Brendon Ogmundson, chief economist with the B.C. Real Estate Association, notes Wednesday’s rate hike is just the BOC following through on what it had already signalled previously, albeit at a faster pace than has historically been seen. As a result, much of the rate hike had already been built into the real estate market’s response.
“None of the last two 50-basis-point hikes have been unexpected, (they’re) already priced into mortgage rates,” said Ogmundson, noting five-year fixed mortgage rates now sit at 4.39 per cent, the highest since 2009.
“So the impact is already here, even though we’re only seeing the rates increase now and we probably have another 100 basis points plus to go.”
That impact can also be seen in April and May sales data in most B.C. markets, where sales have slowed and supply slowly begins to creep up again.

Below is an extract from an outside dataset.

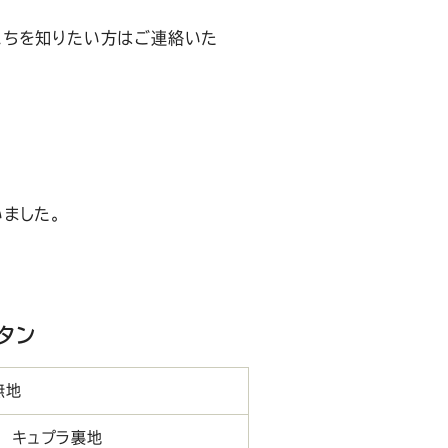
にちを知りたい方はご連絡いた
ました。
タン
無地
 キュプラ裏地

“Sales … mostly in the Lower Mainland, have started declining pretty sharply,” said Ogmundson, citing the Fraser Valley, Surrey, Langley, Abbotsford, Chilliwack and the Greater Vancouver areas.
“We’re seeing a level of sales activity in May that is below average for that month, so we’re starting to see some weakness in sales already, active listings of the inventory of homes for sale starting to come up it’s coming from a really low level.

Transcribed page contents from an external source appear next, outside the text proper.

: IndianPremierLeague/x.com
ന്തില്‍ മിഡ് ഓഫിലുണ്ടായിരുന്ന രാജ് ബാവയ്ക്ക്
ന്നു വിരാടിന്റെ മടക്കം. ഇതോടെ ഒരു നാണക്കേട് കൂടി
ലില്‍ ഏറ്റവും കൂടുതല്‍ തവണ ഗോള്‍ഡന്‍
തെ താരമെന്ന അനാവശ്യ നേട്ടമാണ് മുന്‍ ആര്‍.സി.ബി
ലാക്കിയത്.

“So we’re still in a market with probably more demand than supply but it’s definitely a market that’s rapidly shifting.”
As for what to expect moving forward, Ogmundson points to the 2018-2019 sales year, when the market was in similar shape, with the newly implemented stress test for buyers, the BOC hiking rates, and low market supply that was slowly beginning to build up.

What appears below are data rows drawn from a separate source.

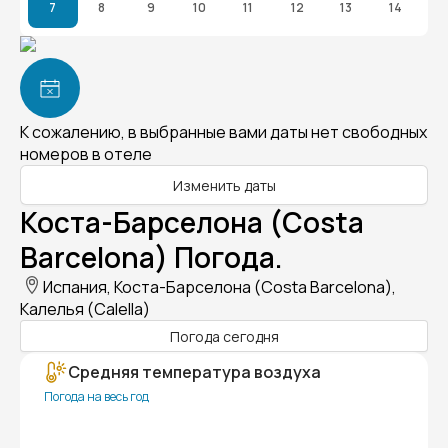
7
8
9
10
11
12
13
14
К сожалению, в выбранные вами даты нет свободных
номеров в отеле
Изменить даты
Коста-Барселона (Costa
Barcelona) Погода.
Испания, Коста-Барселона (Costa Barcelona),
Калелья (Calella)
Погода сегодня
Средняя температура воздуха
Погода на весь год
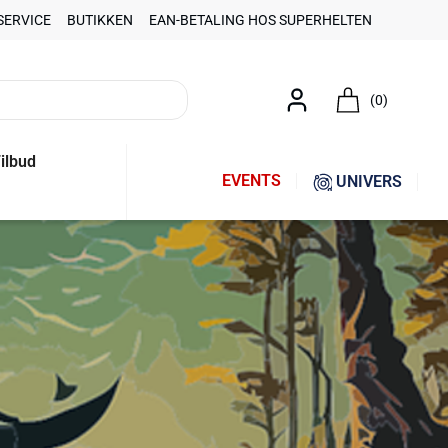
SERVICE
BUTIKKEN
EAN-BETALING HOS SUPERHELTEN
(0)
ilbud
EVENTS
UNIVERS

“I think that’s kind of where we are now. We’re just a low supply environment that it’s probably going to take about a year in most markets to get back to kind of normal levels of supply,” he said.
While those who are locked into fixed rates need not worry any time in the immediate future, it’s those who are up for renewal or who are seeking to buy that might want to brace themselves. But as always, the advice remains the same.
“Find something you’re comfortable with, that you can afford over the next five years,” said Ogmundson in reference to mortgage rates, noting that will help buyers to “smooth out these types of cycles” and so they don’t have to worry about the ups and downs of the market.
“We have these periods of rapidly accelerating prices, unfortunately, and then we have a lot of periods of real walls and I think that’s probably what we’re heading into the next couple of years. This is an interest rate environment we haven’t seen in over a decade so the next two years are probably gonna look a lot different than the previous two years.”